WHAT NEEDS TO BE DONE
In the data below, find the line with "Rechtliche Informationen" and the line with "headers already sent by (out", then restate both and every line between them exactly, minus the pictures.

■ ■ ■ ■ ■ ■ ■

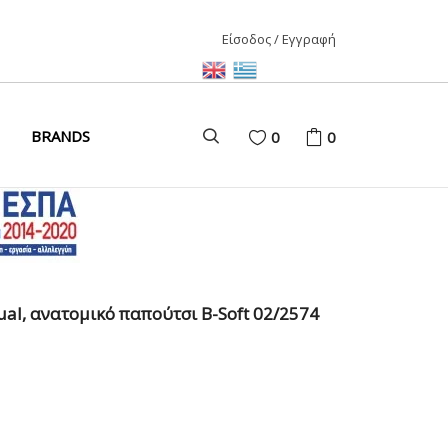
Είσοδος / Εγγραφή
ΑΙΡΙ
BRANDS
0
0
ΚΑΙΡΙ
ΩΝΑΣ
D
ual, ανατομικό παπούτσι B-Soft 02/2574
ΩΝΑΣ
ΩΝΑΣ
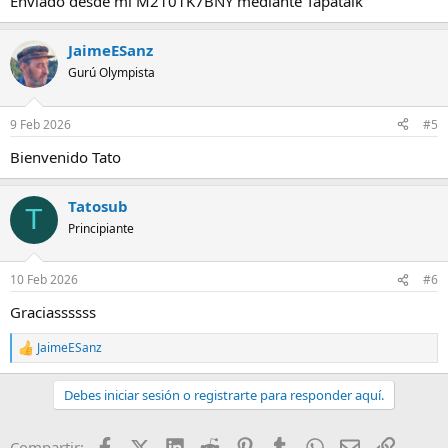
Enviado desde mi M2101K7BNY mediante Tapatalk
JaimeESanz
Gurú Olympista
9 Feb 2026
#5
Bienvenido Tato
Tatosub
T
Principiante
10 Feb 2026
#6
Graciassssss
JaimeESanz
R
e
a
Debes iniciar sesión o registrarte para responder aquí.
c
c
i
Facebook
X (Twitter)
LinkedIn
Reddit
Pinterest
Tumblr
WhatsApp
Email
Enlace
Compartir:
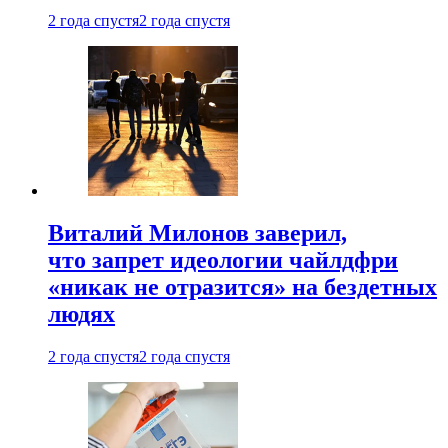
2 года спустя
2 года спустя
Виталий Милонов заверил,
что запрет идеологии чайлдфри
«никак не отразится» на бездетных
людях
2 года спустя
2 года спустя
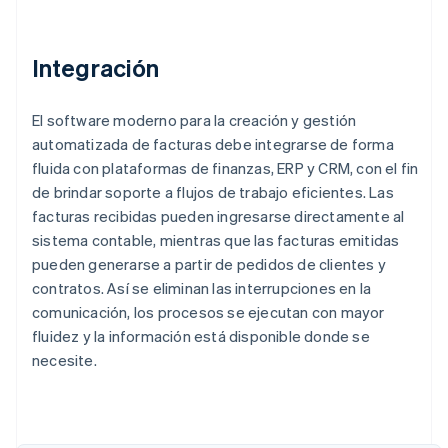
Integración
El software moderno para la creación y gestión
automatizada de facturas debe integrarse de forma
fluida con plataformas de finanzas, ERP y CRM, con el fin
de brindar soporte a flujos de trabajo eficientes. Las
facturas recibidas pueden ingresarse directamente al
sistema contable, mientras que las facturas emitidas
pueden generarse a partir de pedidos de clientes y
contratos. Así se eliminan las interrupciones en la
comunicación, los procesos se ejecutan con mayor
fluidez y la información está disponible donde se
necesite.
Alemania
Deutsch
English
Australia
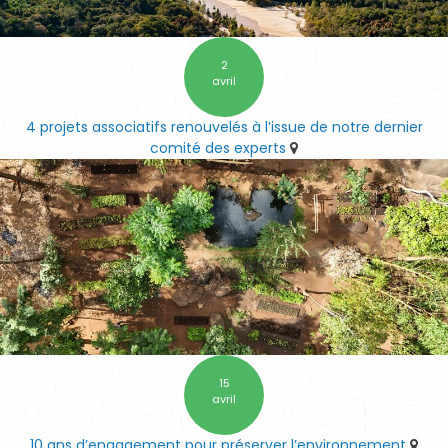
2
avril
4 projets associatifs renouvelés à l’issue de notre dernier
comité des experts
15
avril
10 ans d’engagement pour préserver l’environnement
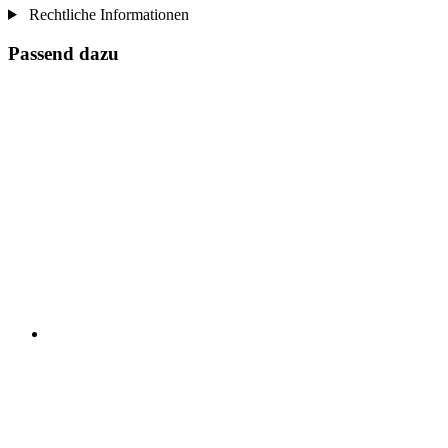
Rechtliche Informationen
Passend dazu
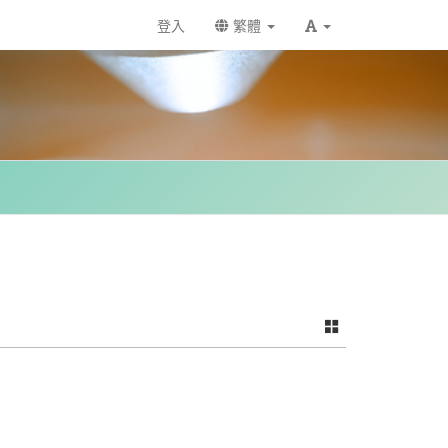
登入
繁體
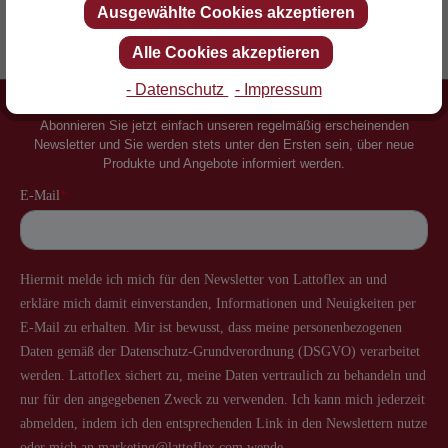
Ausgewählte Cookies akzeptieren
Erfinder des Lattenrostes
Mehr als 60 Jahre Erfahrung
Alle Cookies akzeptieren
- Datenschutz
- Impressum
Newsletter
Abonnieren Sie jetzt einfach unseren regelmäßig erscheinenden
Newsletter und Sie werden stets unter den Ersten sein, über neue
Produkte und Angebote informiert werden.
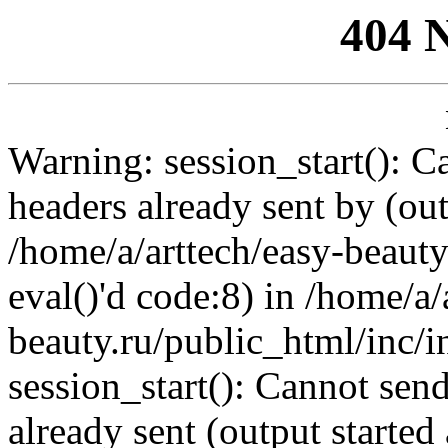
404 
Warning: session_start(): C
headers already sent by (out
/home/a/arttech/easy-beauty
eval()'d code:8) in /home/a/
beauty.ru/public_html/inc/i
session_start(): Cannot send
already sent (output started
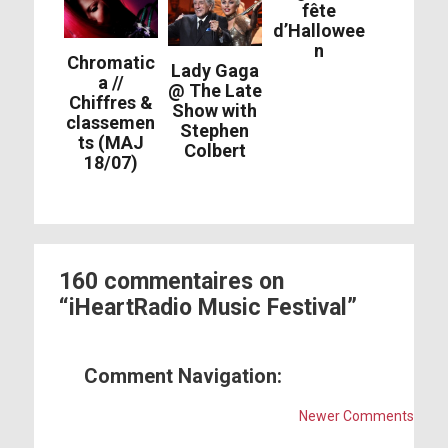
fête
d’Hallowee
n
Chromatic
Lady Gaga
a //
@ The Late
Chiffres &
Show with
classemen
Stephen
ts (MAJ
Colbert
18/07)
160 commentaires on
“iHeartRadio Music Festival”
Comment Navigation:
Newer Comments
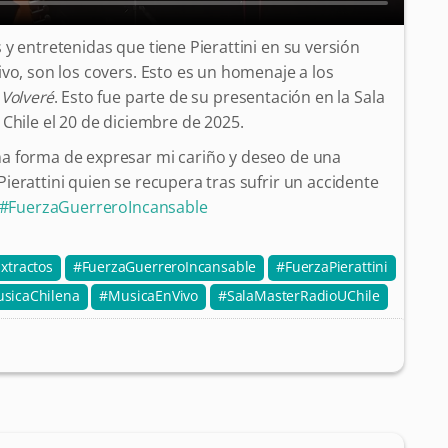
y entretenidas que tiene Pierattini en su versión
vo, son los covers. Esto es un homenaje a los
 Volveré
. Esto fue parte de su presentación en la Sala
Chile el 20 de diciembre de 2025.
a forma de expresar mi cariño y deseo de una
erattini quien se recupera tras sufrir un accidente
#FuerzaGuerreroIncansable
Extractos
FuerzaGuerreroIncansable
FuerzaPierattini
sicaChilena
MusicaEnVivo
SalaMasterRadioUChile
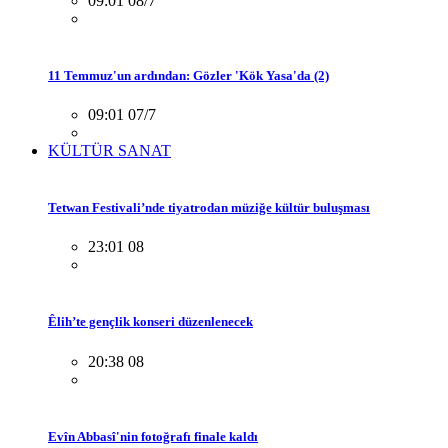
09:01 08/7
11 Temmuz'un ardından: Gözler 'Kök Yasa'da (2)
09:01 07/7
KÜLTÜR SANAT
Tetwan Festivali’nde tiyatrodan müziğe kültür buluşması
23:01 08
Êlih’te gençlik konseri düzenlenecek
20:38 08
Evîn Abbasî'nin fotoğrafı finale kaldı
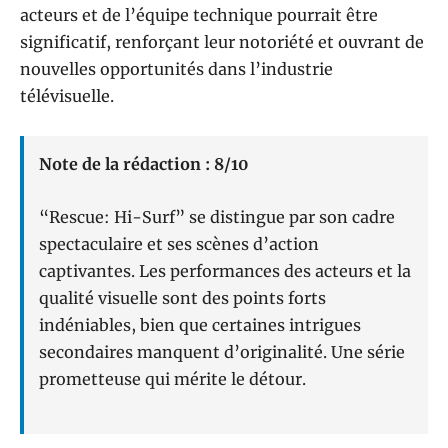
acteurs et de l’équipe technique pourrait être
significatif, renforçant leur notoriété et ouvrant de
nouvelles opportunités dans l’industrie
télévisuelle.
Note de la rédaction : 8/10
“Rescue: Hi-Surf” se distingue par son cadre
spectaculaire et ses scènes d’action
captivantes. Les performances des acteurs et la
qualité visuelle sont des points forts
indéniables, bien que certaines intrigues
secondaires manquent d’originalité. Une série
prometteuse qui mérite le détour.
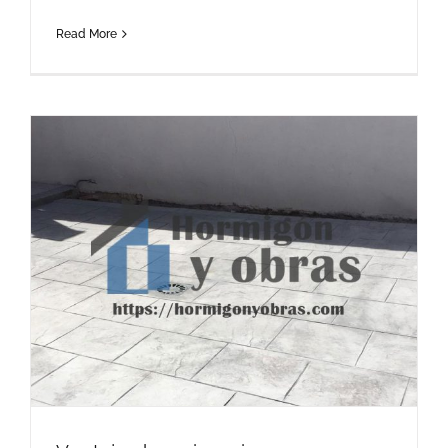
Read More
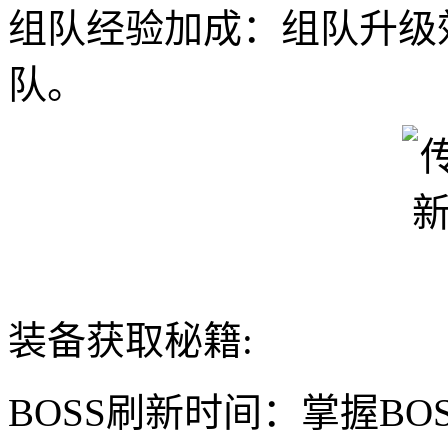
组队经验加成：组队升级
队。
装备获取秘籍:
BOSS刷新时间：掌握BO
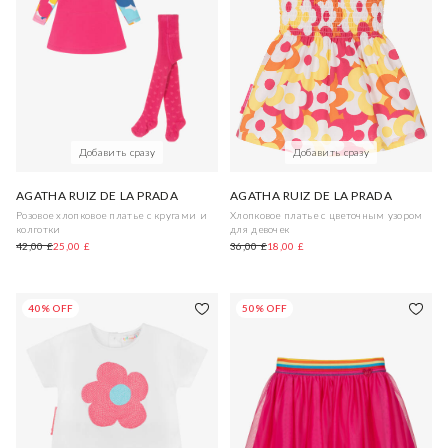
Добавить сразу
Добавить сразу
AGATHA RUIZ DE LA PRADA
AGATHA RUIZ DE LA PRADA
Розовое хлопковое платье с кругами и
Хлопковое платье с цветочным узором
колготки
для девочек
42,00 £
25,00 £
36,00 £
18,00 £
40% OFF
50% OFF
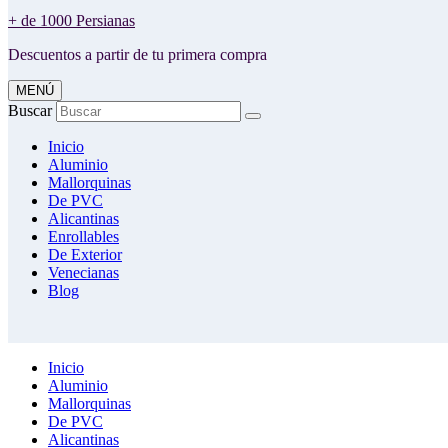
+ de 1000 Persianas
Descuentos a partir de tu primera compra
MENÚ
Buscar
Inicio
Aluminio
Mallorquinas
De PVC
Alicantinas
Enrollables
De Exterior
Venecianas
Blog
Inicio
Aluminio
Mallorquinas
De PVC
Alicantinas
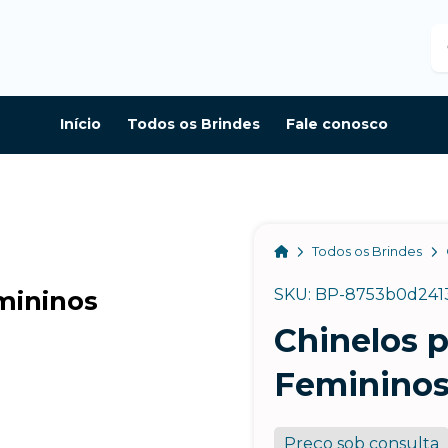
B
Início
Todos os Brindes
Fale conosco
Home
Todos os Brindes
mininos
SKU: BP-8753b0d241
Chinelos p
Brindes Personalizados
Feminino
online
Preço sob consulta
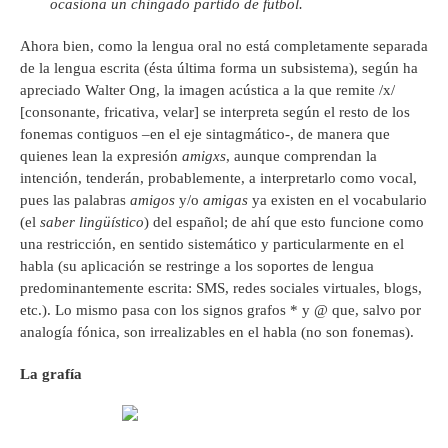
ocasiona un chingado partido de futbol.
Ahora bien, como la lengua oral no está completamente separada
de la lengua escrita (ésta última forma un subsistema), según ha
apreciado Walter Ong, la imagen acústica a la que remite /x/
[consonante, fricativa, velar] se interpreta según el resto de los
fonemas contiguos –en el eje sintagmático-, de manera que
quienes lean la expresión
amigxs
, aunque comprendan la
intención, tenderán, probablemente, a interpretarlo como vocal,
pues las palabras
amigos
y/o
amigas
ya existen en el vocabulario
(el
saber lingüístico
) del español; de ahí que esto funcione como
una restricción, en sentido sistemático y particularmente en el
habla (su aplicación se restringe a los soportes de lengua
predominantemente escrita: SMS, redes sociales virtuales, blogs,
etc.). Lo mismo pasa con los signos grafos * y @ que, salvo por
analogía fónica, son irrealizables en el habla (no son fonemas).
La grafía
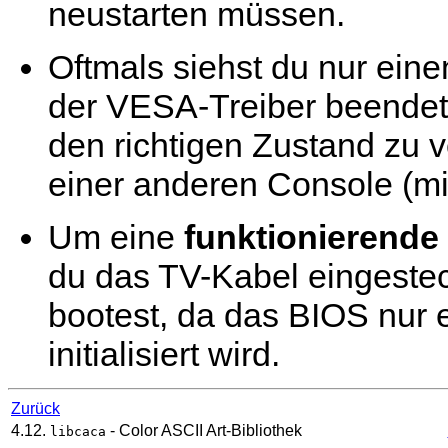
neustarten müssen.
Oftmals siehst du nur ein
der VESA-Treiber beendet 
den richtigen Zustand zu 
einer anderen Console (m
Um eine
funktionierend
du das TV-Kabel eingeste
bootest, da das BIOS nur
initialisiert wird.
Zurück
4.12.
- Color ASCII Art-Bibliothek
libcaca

■ ■ ■ ■ ■ ■ ■

SOLUTION TO THIS EXERCISE
Rechtliche Informationen
Passend dazu
登入
繁體
Ausgewählte Cookies akzeptieren
Erfinder des Lattenrostes
Mehr als 60 Jahre Erfahrung
Alle Cookies akzeptieren
- Datenschutz
- Impressum
Newsletter
Abonnieren Sie jetzt einfach unseren regelmäßig erscheinenden
Newsletter und Sie werden stets unter den Ersten sein, über neue
Produkte und Angebote informiert werden.
404 
Warning: session_start(): C
headers already sent by (out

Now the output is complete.